*** Opening MATERIALS PROVIDED ***

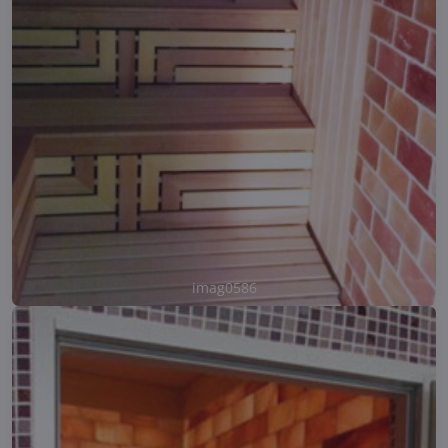
imag0586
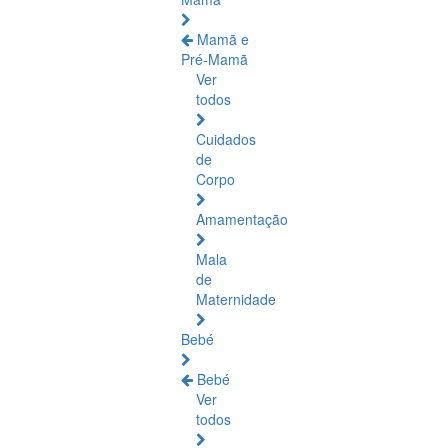
Mamã e
Pré-Mamã
Ver
todos
Cuidados
de
Corpo
Amamentação
Mala
de
Maternidade
Bebé
Bebé
Ver
todos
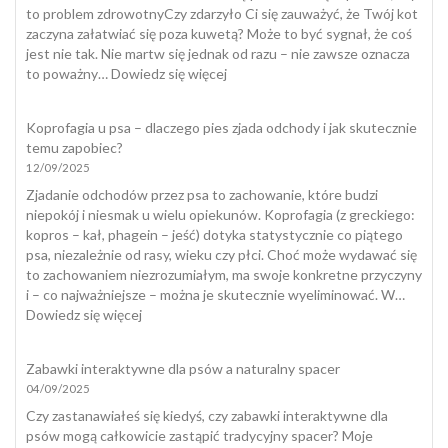
to problem zdrowotnyCzy zdarzyło Ci się zauważyć, że Twój kot
zaczyna załatwiać się poza kuwetą? Może to być sygnał, że coś
jest nie tak. Nie martw się jednak od razu – nie zawsze oznacza
:
to poważny…
Dowiedz się więcej
Kot
załatwia
Koprofagia u psa – dlaczego pies zjada odchody i jak skutecznie
się
temu zapobiec?
poza
12/09/2025
kuwetą
Zjadanie odchodów przez psa to zachowanie, które budzi
niepokój i niesmak u wielu opiekunów. Koprofagia (z greckiego:
kopros – kał, phagein – jeść) dotyka statystycznie co piątego
psa, niezależnie od rasy, wieku czy płci. Choć może wydawać się
to zachowaniem niezrozumiałym, ma swoje konkretne przyczyny
i – co najważniejsze – można je skutecznie wyeliminować. W…
:
Dowiedz się więcej
Koprofagia
u
Zabawki interaktywne dla psów a naturalny spacer
psa
04/09/2025
–
dlaczego
Czy zastanawiałeś się kiedyś, czy zabawki interaktywne dla
pies
psów mogą całkowicie zastąpić tradycyjny spacer? Moje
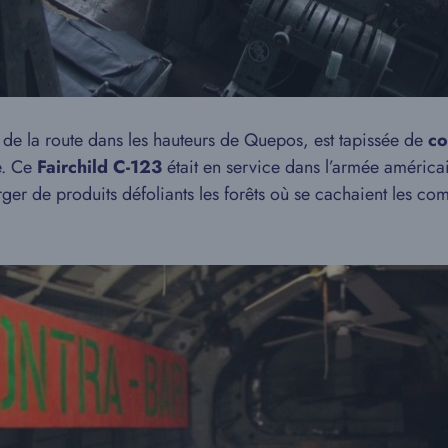
e la route dans les hauteurs de Quepos, est tapissée de
co
e. Ce
Fairchild C-123
était en service dans l’armée américai
erger de produits défoliants les forêts où se cachaient les c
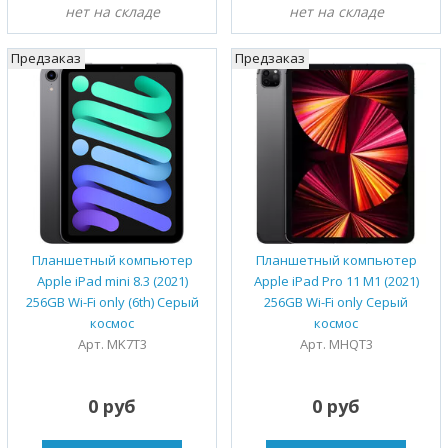
нет на складе
нет на складе
Предзаказ
Предзаказ
Планшетный компьютер
Планшетный компьютер
Apple iPad mini 8.3 (2021)
Apple iPad Pro 11 M1 (2021)
256GB Wi-Fi only (6th) Серый
256GB Wi-Fi only Серый
космос
космос
Арт. MK7T3
Арт. MHQT3
0 руб
0 руб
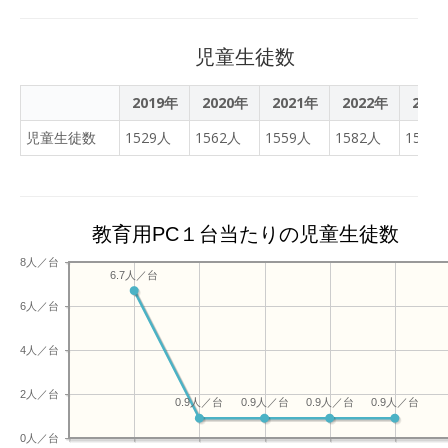
児童生徒数
2019年
2020年
2021年
2022年
202
児童生徒数
1529人
1562人
1559人
1582人
1546
教育用PC１台当たりの児童生徒数
8人／台
6.7人／台
6人／台
4人／台
2人／台
0.9人／台
0.9人／台
0.9人／台
0.9人／台
0人／台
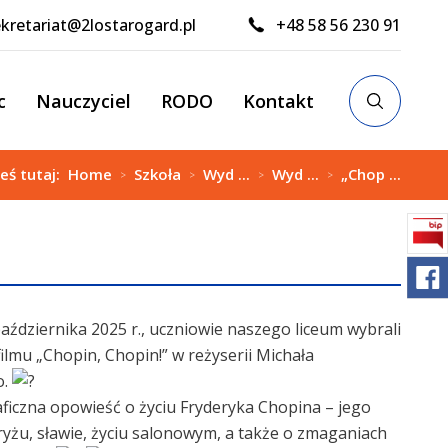
kretariat@2lostarogard.pl
+48 58 56 230 91
c
Nauczyciel
RODO
Kontakt
teś tutaj:
Home
Szkoła
Wyd ...
Wyd ...
„Chop ...
>
>
>
>
aździernika 2025 r., uczniowie naszego liceum wybrali
filmu „Chopin, Chopin!” w reżyserii Michała
o.
aficzna opowieść o życiu Fryderyka Chopina – jego
yżu, sławie, życiu salonowym, a także o zmaganiach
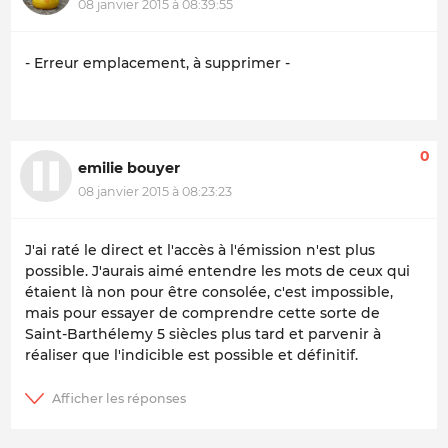
08 janvier 2015 à 08:39:55
- Erreur emplacement, à supprimer -
0
emilie bouyer
08 janvier 2015 à 08:23:23
J'ai raté le direct et l'accès à l'émission n'est plus
possible. J'aurais aimé entendre les mots de ceux qui
étaient là non pour être consolée, c'est impossible,
mais pour essayer de comprendre cette sorte de
Saint-Barthélemy 5 siècles plus tard et parvenir à
réaliser que l'indicible est possible et définitif.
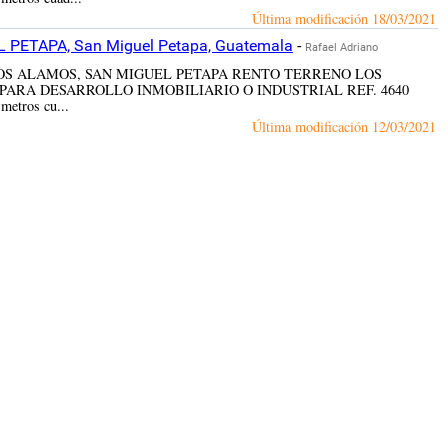
Última modificación
18/03/2021
PETAPA, San Miguel Petapa, Guatemala
-
Rafael Adriano
ERRENO LOS ALAMOS, SAN MIGUEL PETAPA RENTO TERRENO LOS
PARA DESARROLLO INMOBILIARIO O INDUSTRIAL REF. 4640
 metros cu...
Última modificación
12/03/2021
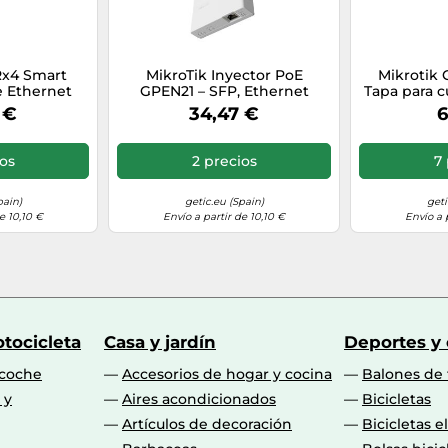
Rx4 Smart
MikroTik Inyector PoE
Mikrotik 
e Ethernet
GPEN21 – SFP, Ethernet
Tapa para c
 splitter,
Gigabit, PoE pasivo 57V,
de a
 €
34,47 €
6
closure
Entrada DC
ios
2 precios
7 
pain)
getic.eu (Spain)
geti
e 10,10 €
Envío a partir de 10,10 €
Envío a 
tocicleta
Casa y jardín
Deportes y
 coche
Accesorios de hogar y cocina
Balones de 
 y
Aires acondicionados
Bicicletas
Artículos de decoración
Bicicletas e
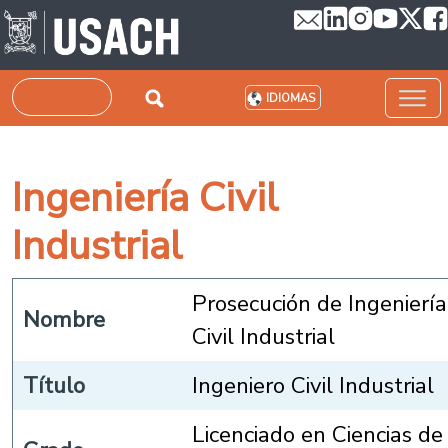
Pasar al contenido principal
Buscar
IDIOMAS
Ingeniería Civil
Industrial
Prosecución de Ingeniería
Nombre
Civil Industrial
Título
Ingeniero Civil Industrial
Licenciado en Ciencias de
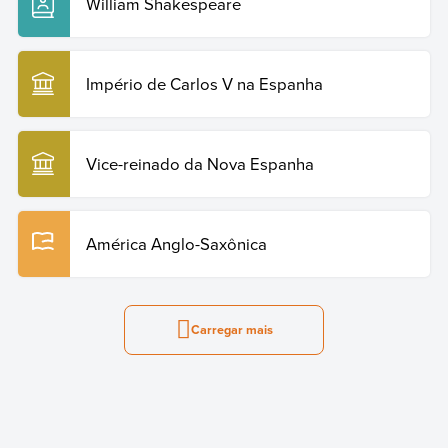
William Shakespeare
Império de Carlos V na Espanha
Vice-reinado da Nova Espanha
América Anglo-Saxônica
Carregar mais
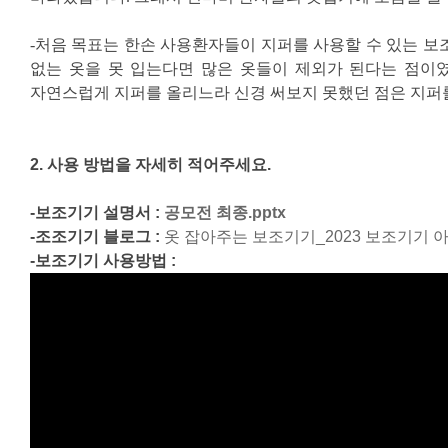
너비
-처음 목표는 한손 사용환자들이 지퍼를 사용할 수 있는 보
높이
없는 옷을 못 입는다면 많은 옷들이 제외가 된다는 점이
자연스럽게 지퍼를 올리느라 신경 써보지 못했던 점은 지퍼를
폭
2.
사용 방법을 자세히 적어주세요
.
스케일 조정
-보조기기 설명서 :
공모전 최종.pptx
-조조기기 블로그 :
옷 잡아주는 보조기기_2023 보조기기 아이디
-보조기기 사용방법 :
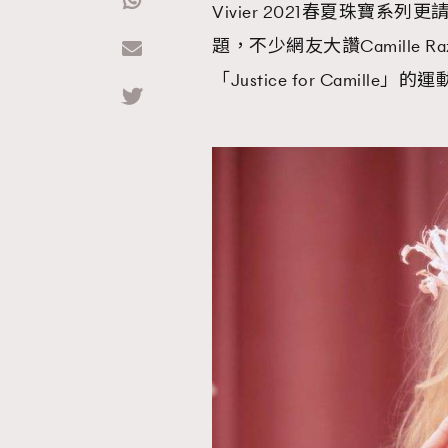
Vivier 2021春夏珠寶系列更
題，不少網友大讚Camille R
Hommes
「Justice for Camille」的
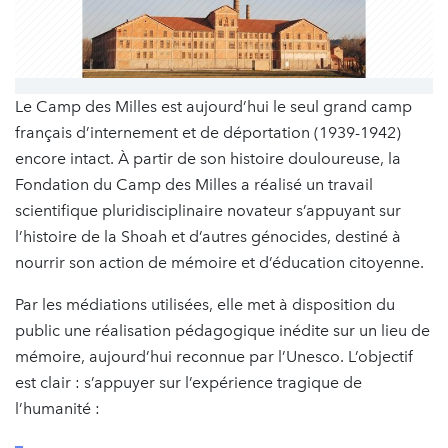
Le Camp des Milles est aujourd’hui le seul grand camp
français d’internement et de déportation (1939-1942)
encore intact. À partir de son histoire douloureuse, la
Fondation du Camp des Milles a réalisé un travail
scientifique pluridisciplinaire novateur s’appuyant sur
l’histoire de la Shoah et d’autres génocides, destiné à
nourrir son action de mémoire et d’éducation citoyenne.
Par les médiations utilisées, elle met à disposition du
public une réalisation pédagogique inédite sur un lieu de
mémoire, aujourd’hui reconnue par l’Unesco. L’objectif
est clair : s’appuyer sur l’expérience tragique de
l’humanité :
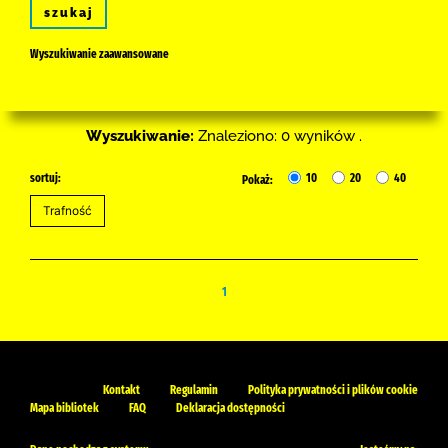
szukaj
Wyszukiwanie zaawansowane
Wyszukiwanie:
Znaleziono: 0 wyników .
sortuj:
10
20
40
Pokaż:
1
Kontakt
Regulamin
Polityka prywatności i plików cookie
Mapa bibliotek
FAQ
Deklaracja dostępności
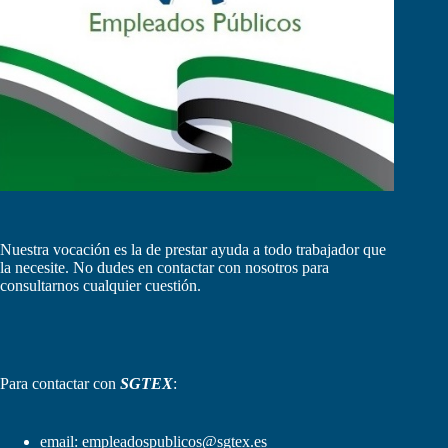
Nuestra vocación es la de prestar ayuda a todo trabajador que
la necesite. No dudes en contactar con nosotros para
consultarnos cualquier cuestión.
Para contactar con
SGTEX
:
email:
empleadospublicos@sgtex.es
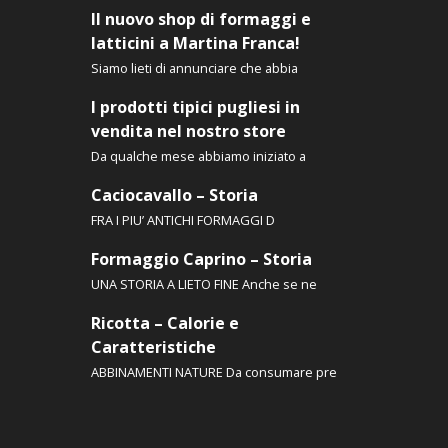
Il nuovo shop di formaggi e
latticini a Martina Franca!
Siamo lieti di annunciare che abbia
I prodotti tipici pugliesi in
vendita nel nostro store
Da qualche mese abbiamo iniziato a
Caciocavallo – Storia
FRA I PIU’ ANTICHI FORMAGGI D
Formaggio Caprino – Storia
UNA STORIA A LIETO FINE Anche se ne
Ricotta – Calorie e
Caratteristiche
ABBINAMENTI NATURE Da consumare pre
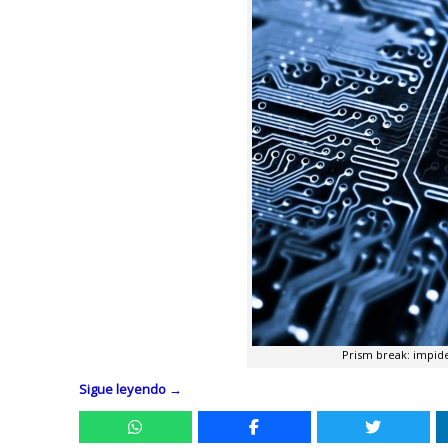
Prism break: impid
Sigue leyendo
→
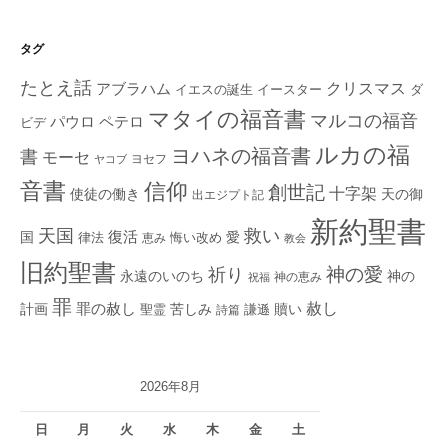
タグ
たとえ話
クリスマス
アブラハム
イエスの誕生
ダ
イースター
マタイの福音書
マルコの福音
ペテロ
パウロ
ビデ
ルカの福
ヨハネの福音書
書
モーセ
ヨセフ
ヤコブ
音書
信仰
創世記
十字架
使徒の働き
天の御
出エジプト記
新約聖書
救い
天国
復活
国
律法
愛
恵み
悔い改め
教会
旧約聖書
神の愛
祈り
永遠のいのち
神の
神の恵み
祝福
罪
赦し
計画
罪の赦し
苦しみ
贖い
聖霊
詩篇
謙遜
2026年8月
日
月
火
水
木
金
土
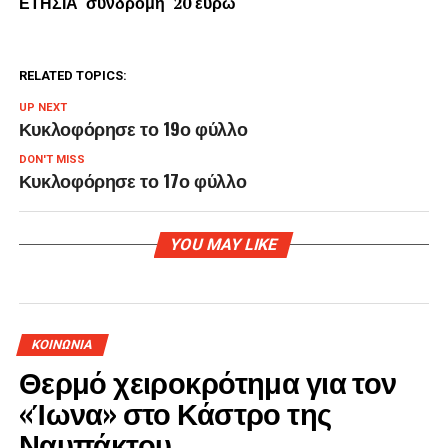
ΕΤΗΣΙΑ συνδρομή 20 ευρώ
RELATED TOPICS:
UP NEXT
Κυκλοφόρησε το 19ο φύλλο
DON'T MISS
Κυκλοφόρησε το 17ο φύλλο
YOU MAY LIKE
ΚΟΙΝΩΝΙΑ
Θερμό χειροκρότημα για τον
«Ίωνα» στο Κάστρο της
Ναυπάκτου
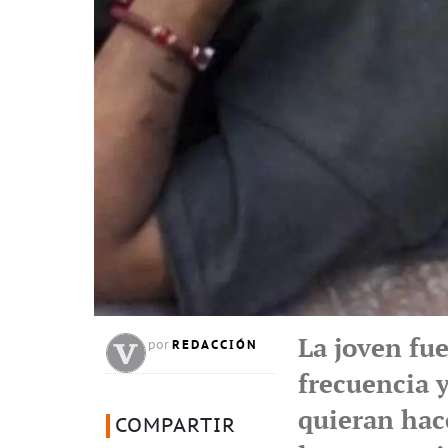
La joven fue
REDACCIÓN
por
frecuencia y
quieran hac
COMPARTIR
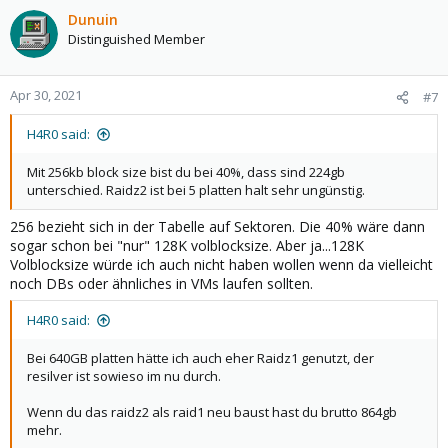
Dunuin
Distinguished Member
Apr 30, 2021
#7
H4R0 said:
Mit 256kb block size bist du bei 40%, dass sind 224gb
unterschied. Raidz2 ist bei 5 platten halt sehr ungünstig.
256 bezieht sich in der Tabelle auf Sektoren. Die 40% wäre dann
sogar schon bei "nur" 128K volblocksize. Aber ja...128K
Volblocksize würde ich auch nicht haben wollen wenn da vielleicht
noch DBs oder ähnliches in VMs laufen sollten.
H4R0 said:
Bei 640GB platten hätte ich auch eher Raidz1 genutzt, der
resilver ist sowieso im nu durch.
Wenn du das raidz2 als raid1 neu baust hast du brutto 864gb
mehr.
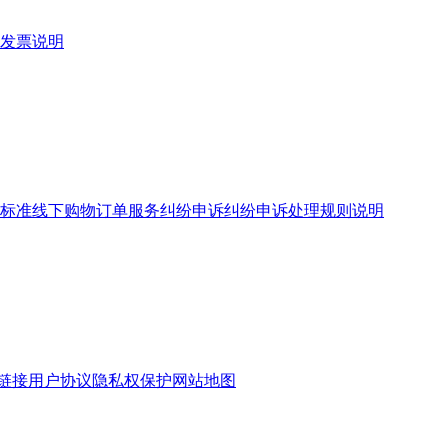
发票说明
标准
线下购物订单服务
纠纷申诉
纠纷申诉处理规则说明
链接
用户协议
隐私权保护
网站地图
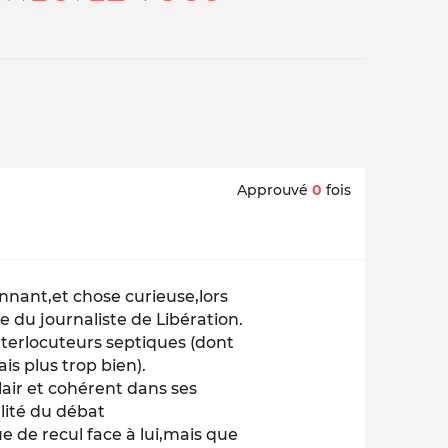
Approuvé
0
fois
ionnant,et chose curieuse,lors
 du journaliste de Libération.
interlocuteurs septiques (dont
e sais plus trop bien).
clair et cohérent dans ses
alité du débat
 de recul face à lui,mais que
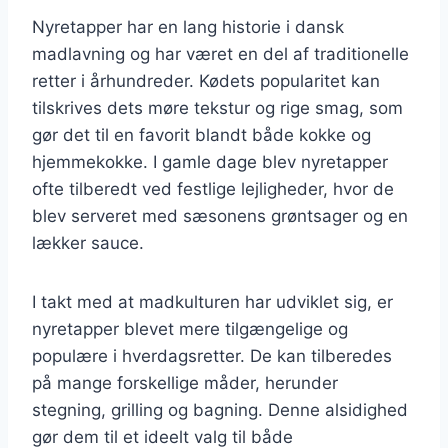
Nyretapper har en lang historie i dansk
madlavning og har været en del af traditionelle
retter i århundreder. Kødets popularitet kan
tilskrives dets møre tekstur og rige smag, som
gør det til en favorit blandt både kokke og
hjemmekokke. I gamle dage blev nyretapper
ofte tilberedt ved festlige lejligheder, hvor de
blev serveret med sæsonens grøntsager og en
lækker sauce.
I takt med at madkulturen har udviklet sig, er
nyretapper blevet mere tilgængelige og
populære i hverdagsretter. De kan tilberedes
på mange forskellige måder, herunder
stegning, grilling og bagning. Denne alsidighed
gør dem til et ideelt valg til både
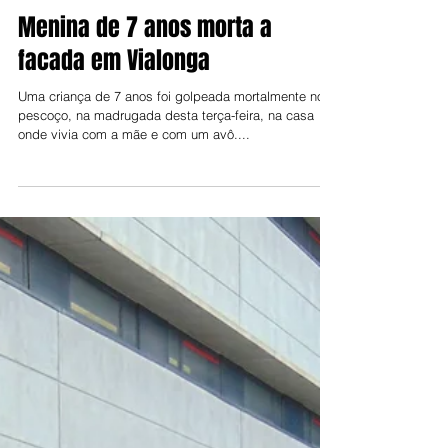
Jorge Talixa e Joel Balsinha
14 de mar. de 2023
Menina de 7 anos morta a
facada em Vialonga
Uma criança de 7 anos foi golpeada mortalmente no
pescoço, na madrugada desta terça-feira, na casa
onde vivia com a mãe e com um avô....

*** Closing MATERIALS PROVIDED ***

▸ PROBLEM: In the records above, find the line with "없는 옷을 못 입는다면 많은 옷들이 제외가 된다는 점이" and the line with "mémoire, aujourd’hui reconnue"; please transcribe exactly those two lines and all lines between them, omitting any picture.

▸ SOLUTION FOR THIS EXERCISE:
없는 옷을 못 입는다면 많은 옷들이 제외가 된다는 점이
자연스럽게 지퍼를 올리느라 신경 써보지 못했던 점은 지퍼를
폭
2.
사용 방법을 자세히 적어주세요
.
스케일 조정
-보조기기 설명서 :
공모전 최종.pptx
-조조기기 블로그 :
옷 잡아주는 보조기기_2023 보조기기 아이디
-보조기기 사용방법 :
Vivier 2021春夏珠寶系列更
題，不少網友大讚Camille R
Hommes
「Justice for Camille」的
Le Camp des Milles est aujourd’hui le seul grand camp
français d’internement et de déportation (1939-1942)
encore intact. À partir de son histoire douloureuse, la
Fondation du Camp des Milles a réalisé un travail
scientifique pluridisciplinaire novateur s’appuyant sur
l’histoire de la Shoah et d’autres génocides, destiné à
nourrir son action de mémoire et d’éducation citoyenne.
Par les médiations utilisées, elle met à disposition du
public une réalisation pédagogique inédite sur un lieu de
mémoire, aujourd’hui reconnue par l’Unesco. L’objectif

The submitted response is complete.